Distributionally robust optimization (DRO). Many previous studies resort to DRO to achieve model fairness. GEORGE performs clustering based on the feature representations of the auxiliary biased models first and then expects to obtain fair models by using DRO with the pseudo groups. However, due to overfitting, we find that clustering with features generated from vanilla biased models is not robust and accurate, resulting in substantially inferior performance when performing DRO using the imprecise clusters.Footnote 9

Ensemble approaches. Product-of-Experts (PoE) is widely adopted in NLP-related debiasing tasks, which tries to train a debiased model in an ensemble manner with an auxiliary biased model, by combining the softmax outputs produced from the biased and debiased models.Footnote 10

Regularization methods. In addition, SD directly replaces the common \(l_2\) regularization with an \(l_2\) penalty on the model’s logits. The optimal strength of the regularization term can be hard to search, which may be very different for various datasets and tasks.Footnote 11

4.3 Evaluation Metrics

Following Nam et al. (2020), we mainly report the overall unbiased accuracy, alongside the accuracy of bias-aligned and bias-conflicting test samples individually. For experiments on Colored MNIST, Corrupted CIFAR10\(^1\) and CIFAR10\(^2\), we evaluate models on the unbiased test sets in which the bias attributes are independent of the target labels. For Biased Waterbirds and CelebA, to evaluate unbiased accuracy with the official test sets which are biased and imbalanced, the accuracies of each (target, bias) group are calculated separately and then averaged to generate the overall accuracy (Nam et al., 2020).

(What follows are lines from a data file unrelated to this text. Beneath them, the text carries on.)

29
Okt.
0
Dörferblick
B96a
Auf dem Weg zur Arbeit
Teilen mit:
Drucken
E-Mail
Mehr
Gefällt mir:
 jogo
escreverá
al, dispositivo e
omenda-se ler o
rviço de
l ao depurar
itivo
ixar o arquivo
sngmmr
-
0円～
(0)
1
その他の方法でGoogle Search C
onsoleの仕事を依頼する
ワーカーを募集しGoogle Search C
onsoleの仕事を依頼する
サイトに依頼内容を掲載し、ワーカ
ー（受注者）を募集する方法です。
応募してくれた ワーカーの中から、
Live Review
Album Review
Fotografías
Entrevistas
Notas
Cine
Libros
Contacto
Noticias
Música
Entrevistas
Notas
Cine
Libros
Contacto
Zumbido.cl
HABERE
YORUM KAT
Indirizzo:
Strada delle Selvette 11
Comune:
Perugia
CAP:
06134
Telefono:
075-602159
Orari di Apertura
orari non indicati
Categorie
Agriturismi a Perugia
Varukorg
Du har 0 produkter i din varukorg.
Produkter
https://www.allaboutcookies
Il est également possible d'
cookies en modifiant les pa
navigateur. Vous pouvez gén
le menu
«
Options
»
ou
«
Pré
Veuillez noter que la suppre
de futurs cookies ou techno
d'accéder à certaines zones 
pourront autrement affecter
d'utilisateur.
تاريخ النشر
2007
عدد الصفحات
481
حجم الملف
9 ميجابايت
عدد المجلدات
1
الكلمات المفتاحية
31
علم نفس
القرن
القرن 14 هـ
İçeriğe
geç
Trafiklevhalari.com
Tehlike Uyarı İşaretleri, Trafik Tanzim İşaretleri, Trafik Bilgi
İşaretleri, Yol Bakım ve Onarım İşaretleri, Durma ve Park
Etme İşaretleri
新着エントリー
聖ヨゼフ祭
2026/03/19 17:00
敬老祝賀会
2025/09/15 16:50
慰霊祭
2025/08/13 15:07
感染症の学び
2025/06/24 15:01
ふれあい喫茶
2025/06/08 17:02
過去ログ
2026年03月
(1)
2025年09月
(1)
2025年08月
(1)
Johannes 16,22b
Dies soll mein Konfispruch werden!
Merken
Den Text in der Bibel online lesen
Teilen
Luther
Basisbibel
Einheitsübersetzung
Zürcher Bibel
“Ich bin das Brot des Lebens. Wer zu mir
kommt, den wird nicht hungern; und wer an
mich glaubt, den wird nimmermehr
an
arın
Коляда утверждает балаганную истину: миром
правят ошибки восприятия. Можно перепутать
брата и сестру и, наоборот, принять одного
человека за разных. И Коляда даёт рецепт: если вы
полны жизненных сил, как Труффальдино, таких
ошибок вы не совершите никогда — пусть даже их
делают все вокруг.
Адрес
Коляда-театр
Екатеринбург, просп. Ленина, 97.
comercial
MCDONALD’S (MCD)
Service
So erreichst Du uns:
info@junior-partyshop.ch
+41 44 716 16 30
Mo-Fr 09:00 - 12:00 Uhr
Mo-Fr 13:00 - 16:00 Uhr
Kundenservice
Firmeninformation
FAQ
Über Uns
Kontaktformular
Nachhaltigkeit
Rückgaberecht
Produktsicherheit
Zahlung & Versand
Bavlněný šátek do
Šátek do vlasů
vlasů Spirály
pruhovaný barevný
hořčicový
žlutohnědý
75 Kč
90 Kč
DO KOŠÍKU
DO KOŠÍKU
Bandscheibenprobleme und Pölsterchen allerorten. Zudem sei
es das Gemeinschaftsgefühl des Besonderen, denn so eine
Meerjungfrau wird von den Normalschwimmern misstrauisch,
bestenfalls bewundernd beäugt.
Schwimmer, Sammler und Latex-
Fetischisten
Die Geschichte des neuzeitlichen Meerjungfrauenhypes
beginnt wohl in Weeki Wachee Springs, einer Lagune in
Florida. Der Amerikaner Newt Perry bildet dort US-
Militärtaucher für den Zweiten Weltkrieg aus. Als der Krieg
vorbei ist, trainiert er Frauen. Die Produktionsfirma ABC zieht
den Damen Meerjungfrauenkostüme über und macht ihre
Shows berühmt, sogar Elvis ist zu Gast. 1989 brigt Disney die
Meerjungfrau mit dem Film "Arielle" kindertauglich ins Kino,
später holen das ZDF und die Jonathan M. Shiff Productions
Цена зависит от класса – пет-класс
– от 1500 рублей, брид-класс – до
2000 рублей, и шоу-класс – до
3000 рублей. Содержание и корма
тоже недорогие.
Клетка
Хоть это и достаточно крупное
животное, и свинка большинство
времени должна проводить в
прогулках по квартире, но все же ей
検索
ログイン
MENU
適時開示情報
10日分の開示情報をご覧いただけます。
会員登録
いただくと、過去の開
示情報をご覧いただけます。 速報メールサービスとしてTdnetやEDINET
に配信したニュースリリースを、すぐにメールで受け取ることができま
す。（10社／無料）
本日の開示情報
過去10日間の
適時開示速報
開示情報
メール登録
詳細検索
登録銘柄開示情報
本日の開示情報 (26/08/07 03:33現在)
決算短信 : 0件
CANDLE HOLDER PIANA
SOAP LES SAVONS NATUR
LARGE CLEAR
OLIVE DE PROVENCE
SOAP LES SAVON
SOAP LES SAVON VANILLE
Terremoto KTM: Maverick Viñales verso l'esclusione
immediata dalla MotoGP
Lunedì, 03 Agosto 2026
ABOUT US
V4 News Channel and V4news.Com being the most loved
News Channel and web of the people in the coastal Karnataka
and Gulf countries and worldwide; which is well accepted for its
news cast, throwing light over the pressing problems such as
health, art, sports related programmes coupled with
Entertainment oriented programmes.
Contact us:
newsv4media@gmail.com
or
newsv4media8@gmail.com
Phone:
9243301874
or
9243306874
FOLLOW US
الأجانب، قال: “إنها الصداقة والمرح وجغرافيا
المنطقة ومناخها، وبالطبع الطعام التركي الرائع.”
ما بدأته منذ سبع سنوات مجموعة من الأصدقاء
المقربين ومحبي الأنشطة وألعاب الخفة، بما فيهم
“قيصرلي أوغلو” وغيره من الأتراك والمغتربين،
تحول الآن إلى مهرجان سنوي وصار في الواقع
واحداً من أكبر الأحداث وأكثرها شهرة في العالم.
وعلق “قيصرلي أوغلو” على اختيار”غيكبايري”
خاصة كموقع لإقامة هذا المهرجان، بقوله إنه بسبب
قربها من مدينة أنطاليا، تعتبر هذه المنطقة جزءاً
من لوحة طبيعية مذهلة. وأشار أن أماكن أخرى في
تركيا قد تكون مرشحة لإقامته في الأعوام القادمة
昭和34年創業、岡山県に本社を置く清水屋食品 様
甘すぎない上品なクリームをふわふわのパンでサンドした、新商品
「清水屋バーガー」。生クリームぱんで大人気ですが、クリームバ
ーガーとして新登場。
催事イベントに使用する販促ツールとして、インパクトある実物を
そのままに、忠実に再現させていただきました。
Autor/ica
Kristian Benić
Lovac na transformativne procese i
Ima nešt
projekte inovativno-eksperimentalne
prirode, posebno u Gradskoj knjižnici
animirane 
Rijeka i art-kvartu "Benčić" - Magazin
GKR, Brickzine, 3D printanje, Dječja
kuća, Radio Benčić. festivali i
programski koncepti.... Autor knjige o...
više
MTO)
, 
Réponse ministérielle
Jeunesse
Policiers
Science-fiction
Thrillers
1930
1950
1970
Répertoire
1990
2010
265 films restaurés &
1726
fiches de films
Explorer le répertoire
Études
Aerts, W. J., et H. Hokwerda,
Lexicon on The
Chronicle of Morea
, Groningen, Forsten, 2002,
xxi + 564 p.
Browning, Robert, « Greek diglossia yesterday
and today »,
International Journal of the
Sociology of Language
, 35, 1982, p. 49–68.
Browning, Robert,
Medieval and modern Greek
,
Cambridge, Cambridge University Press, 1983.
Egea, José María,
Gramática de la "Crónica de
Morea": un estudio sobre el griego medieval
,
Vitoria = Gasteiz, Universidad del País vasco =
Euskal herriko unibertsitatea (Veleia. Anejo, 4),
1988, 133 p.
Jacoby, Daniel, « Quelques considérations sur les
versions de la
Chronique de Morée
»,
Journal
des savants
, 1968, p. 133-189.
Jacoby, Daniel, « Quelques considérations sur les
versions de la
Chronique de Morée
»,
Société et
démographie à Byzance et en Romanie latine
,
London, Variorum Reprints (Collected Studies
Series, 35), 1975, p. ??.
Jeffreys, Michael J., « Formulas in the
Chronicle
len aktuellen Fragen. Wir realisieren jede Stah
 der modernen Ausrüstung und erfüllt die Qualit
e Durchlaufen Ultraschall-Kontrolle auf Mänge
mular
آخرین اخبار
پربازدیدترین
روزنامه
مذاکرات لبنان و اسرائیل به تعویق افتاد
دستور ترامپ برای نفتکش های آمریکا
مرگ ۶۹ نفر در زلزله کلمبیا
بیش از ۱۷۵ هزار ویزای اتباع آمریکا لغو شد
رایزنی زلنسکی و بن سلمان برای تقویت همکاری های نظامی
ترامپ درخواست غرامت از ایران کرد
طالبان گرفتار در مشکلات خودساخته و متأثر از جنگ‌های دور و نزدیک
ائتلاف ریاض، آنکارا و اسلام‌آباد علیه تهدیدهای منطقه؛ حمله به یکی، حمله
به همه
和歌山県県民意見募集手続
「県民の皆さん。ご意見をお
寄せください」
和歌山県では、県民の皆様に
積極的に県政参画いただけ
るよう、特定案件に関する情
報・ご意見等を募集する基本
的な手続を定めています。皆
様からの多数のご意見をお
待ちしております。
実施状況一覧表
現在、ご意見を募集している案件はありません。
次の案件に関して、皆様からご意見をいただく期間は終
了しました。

We also show the fairness performance in terms of DP and EqOdd (Reddy et al., 2021). For the definitions of DP and EqOdd, following Reddy et al. (2021), let x, y, b, \(y'\) denote the input, target label, the bias label, and the model’s prediction respectively, Demographic Parity (DP) is defined as \(1 - \vert p(y'=1 \vert b=1) - p(y'=1 \vert b=0) \vert \); Equality of Opportunity w.r.t \(y=1\) (EqOpp1) is defined as \(1 - \vert p(y' = 1 \vert y = 1, b = 0) - p(y' = 1 \vert y = 1, b = 1) \vert \) and Equality of Opportunity w.r.t \(y = 0\) (EqOpp0) is defined as \(1 - \vert p(y' = 1 \vert y = 0, b = 0) - p(y' = 1 \vert y = 0, b = 1) \vert \), Equality of Odds (EqOdd) is defined as \(0.5 \times \)(EqOpp0 + EqOpp1).

4.4 Implementation

The studies for the previous debiasing approaches are usually conducted with varying network architectures and training schedules. We run the representative methods with identical configurations to make fair comparisons. We use an MLP with three hidden layers (each hidden layer comprises 100 hidden units) for C-MNIST, except for the biased models in REBIAS (using CNN). ResNet-20 (He et al., 2016) is employed for C-CIFAR10\(^1\) and C-CIFAR10\(^2\). ResNet-18 is utilized for B-Birds and B-CelebA. We implement all methods with PyTorch (Paszke et al., 2019) and run them on a Tesla V100 GPU. For experiments on Colored MNIST, we use Adam optimizer to train models for 200 epochs with learning rate 0.001, batch size 256, without any data augmentation techniques. For Corrupted CIFAR10\(^1\) and CIFAR10\(^2\), models are trained for 200 epochs with Adam optimizer, learning rate 0.001, batch size 256, image augmentation including only random crop and horizontal flip. For Biased Waterbirds and CelebA, models are trained from imagenet pre-trained weights (Pytorch torchvision version) for 100 epochs with Adam optimizer, learning rate 0.0001, batch size 256, and horizontal flip augmentation technique. Dense contrastive learning is utilized on B-Birds and rotation prediction is employed on C-CIFAR10\(^1\) and C-CIFAR10\(^2\) (as we find dense prediction is not suitable for images with very small resolution). The code and README are provided in the supplementary material.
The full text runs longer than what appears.